The most important post I think I have ever made was the one about Tyler Clementi. He was the Rutgers student who was outed as gay by his roommate. As a result – and as a result of a bigoted society – he killed himself. His death was an unnecessary tragedy that ought to bring shame to anyone who has ever voted against civil rights for gays or anyone who has ever made one moment of a gay person’s life more difficult directly because that person was gay.
October is Breast Cancer Awareness Month, so it was disconcerting to read that a few high school refs were being threatened with punishment for trying to support breast cancer research. They wore some pink whistles during football playoff games in order to raise awareness; they were later told they were in violation of some petty dress code and therefore may be facing suspension – including suspension of the pay they had planned to donate to the Susan G. Komen Foundation.

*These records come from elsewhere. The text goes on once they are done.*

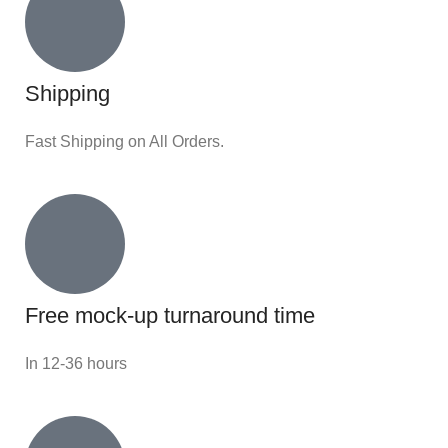
Shipping
Fast Shipping on All Orders.
Free mock-up turnaround time
In 12-36 hours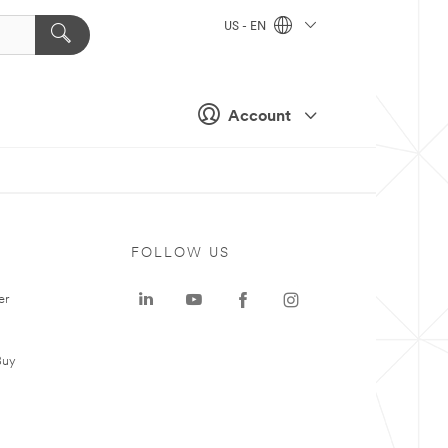
US - EN
Account
FOLLOW US
er
Buy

After the blogosphere erupted, the organization that oversees refs in that area (Washington state) backed down.
I also went to some length to explain a few basic things about religion that conflict with science. Miracles, directed evolution, intercessory prayer, and the belief that faith is a virtue are all things which science rejects. It simply isn’t possible for someone to hold belief in any of those things and also logically claim he has no conflict with science.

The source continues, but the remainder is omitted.